Program 3: Nocturne + Strange Weather

Peggy Ahwesh

Ahwesh’s Nocturne is a horror movie stripped down to its barest elements; Ahwesh and Margie Strosser’s Strange Weather is a Warholian riff on reality television assumed by many who first saw it to be a documentary.

DIRECTOR
Peggy Ahwesh
COUNTRY
USA
RUNTIME
80 minutes

A woman drags a male corpse across a lawn then buries him in a shallow grave, and her victim returns, like a thought repressed, to haunt her. Peggy Ahwesh’s Nocturne is a curious act of translation, a work based on a review she’d read of Mario Bava’s gothic chiller The Whip and the Body, resulting in a horror movie stripped down to its barest elements. The genre’s usual trappings have all but evaporated, and left behind is a potent distillation of its unnerving, paranormal moods. This minimalist orientation is mirrored in the look of the film as well, where barely there Pixelvision interludes serve as the ghostly counterpoint to its celluloid sequences. In contrast to the oneiric sensibility of Nocturne, Strange Weather—about four crack addicts holed up in a Florida motel room as a hurricane swirls on the horizon—was assumed by many who first saw it to be a documentary. A Warholian riff on reality television, Ahwesh and Margie Strosser’s collaboration fully exploits the proximate scale so often associated with Pixelvision, granting the goings-on a fascinating air of torpid anxiety.

Nocturne
Peggy Ahwesh, USA, 1998, 16mm, 30m

Strange Weather
Peggy Ahwesh & Margie Strosser, USA, 1993, 50m

Programmer Thomas Beard on Pixelvision, the “Underappreciated Flipside of ’90s Indie Cinema”:

I bought a PXL 2000 on eBay years ago, back when I was in college, but unfortunately I could never get it to work. The Pixelvision camera was kind of legendary, a plastic camcorder for kids put out by Fisher-Price in the late ’80s that recorded its ghostly, low-res images onto a regular audio cassette. As a toy, the PXL 2000 was rather a bust, yanked from the shelves after only a year—they were too expensive, they were temperamental—but the story of Pixelvision doesn’t end there. It had a look like nothing else, a dreamy visual texture, fuzzy as a faded memory, and the format had a surprise second act in the hands of experimental filmmakers, who used the device to shoot some truly remarkable movies, like Michael Almereyda’s Nadja, a wry riff on the vampire picture, or Sadie Benning’s teenage bedroom tapes, which, in my estimation, are among the most moving and imaginative records of queer adolescence ever made.

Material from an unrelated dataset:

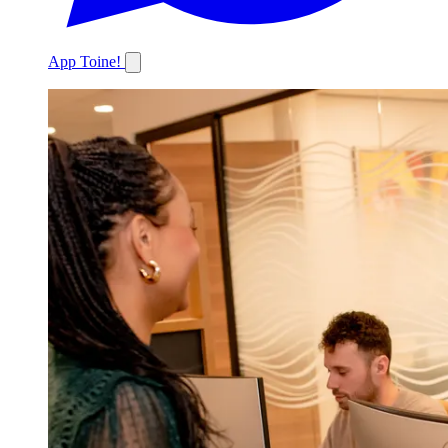
App Toine!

Over the years there have been a number of one-off Pixelvision screenings, but nothing this comprehensive, and many of the titles aren’t currently available on DVD or Netflix, so if you’re intrigued by the curious afterlife of the PXL 2000 and the challenging, strangely beautiful films it captured, now’s the time to check them out. Think of this series as the underappreciated flipside of ’90s independent cinema.